*RECORDS FOR THE EXERCISE*:
--- START ---
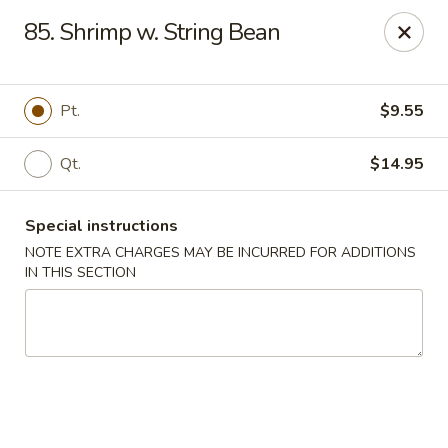
Lucky China - East Meadow
85. Shrimp w. String Bean
2556 Hempstead Turnpike East Meadow, NY 11554
Select Order Type
Select Time
Pt.
$9.55
Qt.
$14.95
Special instructions
NOTE EXTRA CHARGES MAY BE INCURRED FOR ADDITIONS
IN THIS SECTION
Lucky China - East Meadow
Opens at 11:00AM
Closed
Store info
Call us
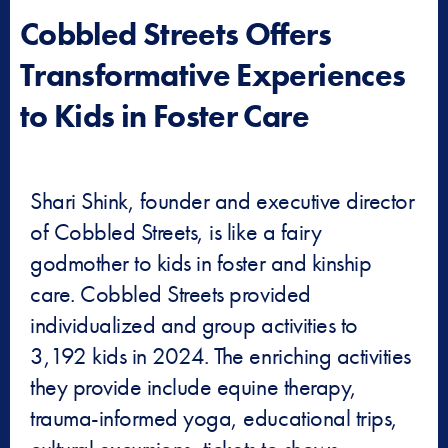
Cobbled Streets Offers
Transformative Experiences
to Kids in Foster Care
Shari Shink, founder and executive director
of Cobbled Streets, is like a fairy
godmother to kids in foster and kinship
care. Cobbled Streets provided
individualized and group activities to
3,192 kids in 2024. The enriching activities
they provide include equine therapy,
trauma-informed yoga, educational trips,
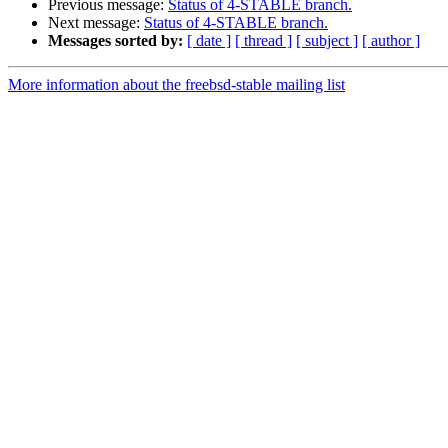
Previous message:
Status of 4-STABLE branch.
Next message:
Status of 4-STABLE branch.
Messages sorted by:
[ date ]
[ thread ]
[ subject ]
[ author ]
More information about the freebsd-stable mailing list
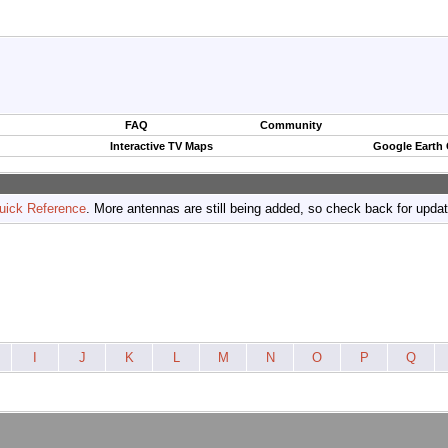
FAQ
Community
Interactive TV Maps
Google Earth
uick Reference
. More antennas are still being added, so check back for upda
I
J
K
L
M
N
O
P
Q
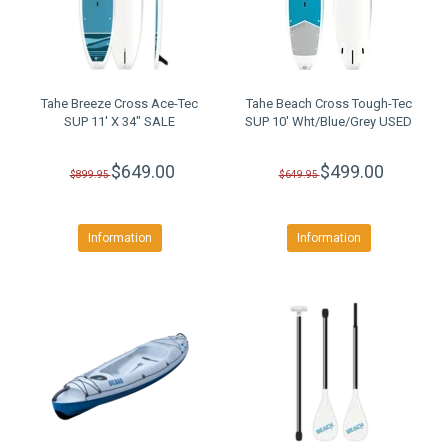
Tahe Breeze Cross Ace-Tec
Tahe Beach Cross Tough-Tec
SUP 11' X 34" SALE
SUP 10' Wht/Blue/Grey USED
$649.00
$499.00
$899.95
$649.95
Information
Information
--- END ---
Quote every record above exactly, omitting any pictures they contain.

*WRITTEN SOLUTION*:
Lucky China - East Meadow
85. Shrimp w. String Bean
2556 Hempstead Turnpike East Meadow, NY 11554
Select Order Type
Select Time
Pt.
$9.55
Qt.
$14.95
Special instructions
NOTE EXTRA CHARGES MAY BE INCURRED FOR ADDITIONS
IN THIS SECTION
Lucky China - East Meadow
Opens at 11:00AM
Closed
Store info
Call us
Cobbled Streets Offers
Transformative Experiences
to Kids in Foster Care
Shari Shink, founder and executive director
of Cobbled Streets, is like a fairy
godmother to kids in foster and kinship
care. Cobbled Streets provided
individualized and group activities to
3,192 kids in 2024. The enriching activities
they provide include equine therapy,
trauma-informed yoga, educational trips,
Previous message:
Status of 4-STABLE branch.
Next message:
Status of 4-STABLE branch.
Messages sorted by:
[ date ]
[ thread ]
[ subject ]
[ author ]
More information about the freebsd-stable mailing list
FAQ
Community
Interactive TV Maps
Google Earth
uick Reference
. More antennas are still being added, so check back for upda
I
J
K
L
M
N
O
P
Q
Tahe Breeze Cross Ace-Tec
Tahe Beach Cross Tough-Tec
SUP 11' X 34" SALE
SUP 10' Wht/Blue/Grey USED
$649.00
$499.00
$899.95
$649.95
Information
Information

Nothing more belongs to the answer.